[lug] Firewall != Linux, Was -> Broadband

Chris M chrism at peakpeak.com
Tue Aug 1 14:44:04 MDT 2000

> From: rm at mamma.varadinet.de
> Reply-To: lug at lug.boulder.co.us
> Date: Tue, 1 Aug 2000 21:20:56 +0200
> To: lug at lug.boulder.co.us
> Subject: Re: [lug] Firewall != Linux, Was -> Broadband
> On Tue, Aug 01, 2000 at 07:28:31AM -0600, Chris M wrote:
>> Not to mention, Linux is not a firewall.  Linux is Linux, complete
>> with thousands of people scouring source code looking for security
>> holes so they can hack your box, attack NASA, and Men in Black will
>> show up at your door.
>> True story.
> only if the person who set up the firewall wasn't competent.


I've seen plenty of cracked Linux boxes at the sites of people who should
know better. People I might even hire someday.
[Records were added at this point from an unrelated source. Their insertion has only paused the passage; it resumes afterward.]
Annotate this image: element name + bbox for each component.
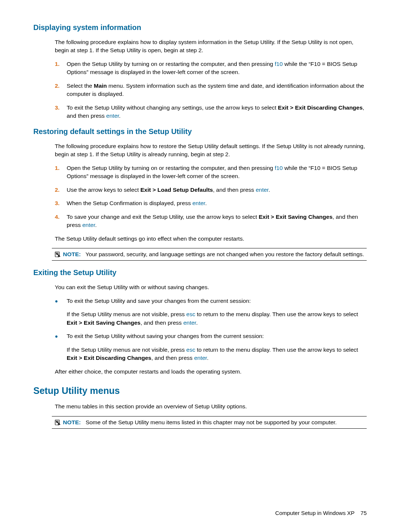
section-exiting: Exiting the Setup Utility You can exit t… bbox=[33, 267, 367, 376]
note-block: NOTE: Your password, security, and langu… bbox=[52, 248, 367, 261]
note-icon bbox=[54, 251, 61, 258]
bullet-item: ● To exit the Setup Utility and save you… bbox=[55, 297, 367, 305]
section-restoring-defaults: Restoring default settings in the Setup … bbox=[33, 126, 367, 261]
step-number: 3. bbox=[55, 199, 67, 207]
intro-paragraph: You can exit the Setup Utility with or w… bbox=[55, 283, 367, 291]
key-esc: esc bbox=[186, 347, 195, 353]
step-number: 1. bbox=[55, 60, 67, 77]
key-enter: enter bbox=[82, 222, 95, 228]
step-text: When the Setup Confirmation is displayed… bbox=[67, 199, 367, 207]
key-enter: enter bbox=[192, 200, 205, 206]
step-3: 3. When the Setup Confirmation is displa… bbox=[55, 199, 367, 207]
bullet-text: To exit the Setup Utility and save your … bbox=[67, 297, 367, 305]
step-text: To save your change and exit the Setup U… bbox=[67, 213, 367, 230]
step-text: Open the Setup Utility by turning on or … bbox=[67, 164, 367, 181]
step-2: 2. Use the arrow keys to select Exit > L… bbox=[55, 186, 367, 194]
step-text: Use the arrow keys to select Exit > Load… bbox=[67, 186, 367, 194]
section-setup-utility-menus: Setup Utility menus The menu tables in t… bbox=[33, 384, 367, 429]
note-block: NOTE: Some of the Setup Utility menu ite… bbox=[52, 416, 367, 429]
heading-setup-utility-menus: Setup Utility menus bbox=[33, 384, 367, 397]
step-1: 1. Open the Setup Utility by turning on … bbox=[55, 164, 367, 181]
section-displaying-system-info: Displaying system information The follow… bbox=[33, 22, 367, 120]
step-2: 2. Select the Main menu. System informat… bbox=[55, 82, 367, 98]
step-number: 4. bbox=[55, 213, 67, 230]
key-esc: esc bbox=[186, 311, 195, 317]
key-enter: enter bbox=[256, 187, 268, 193]
note-text: NOTE: Your password, security, and langu… bbox=[63, 250, 367, 258]
step-number: 3. bbox=[55, 104, 67, 120]
outro-paragraph: The Setup Utility default settings go in… bbox=[55, 235, 367, 243]
heading-exiting: Exiting the Setup Utility bbox=[33, 267, 367, 278]
sub-paragraph: If the Setup Utility menus are not visib… bbox=[67, 310, 367, 327]
key-enter: enter bbox=[194, 355, 207, 361]
bullet-icon: ● bbox=[55, 332, 67, 340]
step-4: 4. To save your change and exit the Setu… bbox=[55, 213, 367, 230]
intro-paragraph: The following procedure explains how to … bbox=[55, 38, 367, 55]
step-number: 2. bbox=[55, 82, 67, 98]
step-number: 2. bbox=[55, 186, 67, 194]
intro-paragraph: The following procedure explains how to … bbox=[55, 142, 367, 159]
note-text: NOTE: Some of the Setup Utility menu ite… bbox=[63, 418, 367, 426]
step-1: 1. Open the Setup Utility by turning on … bbox=[55, 60, 367, 77]
footer-section-title: Computer Setup in Windows XP bbox=[275, 510, 354, 516]
step-3: 3. To exit the Setup Utility without cha… bbox=[55, 104, 367, 120]
step-number: 1. bbox=[55, 164, 67, 181]
step-text: To exit the Setup Utility without changi… bbox=[67, 104, 367, 120]
bullet-item: ● To exit the Setup Utility without savi… bbox=[55, 332, 367, 340]
page-number: 75 bbox=[360, 510, 367, 516]
key-f10: f10 bbox=[275, 165, 283, 171]
sub-paragraph: If the Setup Utility menus are not visib… bbox=[67, 346, 367, 362]
heading-displaying-system-info: Displaying system information bbox=[33, 22, 367, 33]
key-f10: f10 bbox=[275, 61, 283, 67]
step-text: Open the Setup Utility by turning on or … bbox=[67, 60, 367, 77]
intro-paragraph: The menu tables in this section provide … bbox=[55, 402, 367, 411]
heading-restoring-defaults: Restoring default settings in the Setup … bbox=[33, 126, 367, 137]
step-text: Select the Main menu. System information… bbox=[67, 82, 367, 98]
bullet-icon: ● bbox=[55, 297, 67, 305]
note-icon bbox=[54, 419, 61, 426]
bullet-text: To exit the Setup Utility without saving… bbox=[67, 332, 367, 340]
key-enter: enter bbox=[183, 319, 196, 326]
outro-paragraph: After either choice, the computer restar… bbox=[55, 368, 367, 376]
key-enter: enter bbox=[106, 113, 119, 119]
page-footer: Computer Setup in Windows XP75 bbox=[275, 509, 367, 517]
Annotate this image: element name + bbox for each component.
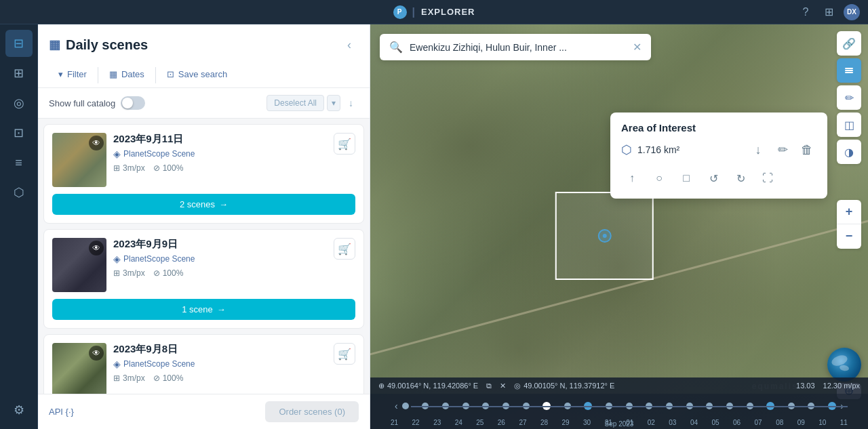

> BTW, having the source code isn't really a valid argument against
> Linux _based_ firewalls. It works in both directions: yes, crackers
> can scan for problematic spots, but so can all the Linux programers.
>> From a statistical point of view this definitely makes Linux more
> secure. 

More secure than what?  Than a commercial firewall that has no publicly
available source code to find exploits in?  Try again.

> If you don't belive me, look at the average bugfix time
> for Linux kernel security bugs and for kernel security bugs on firewalls.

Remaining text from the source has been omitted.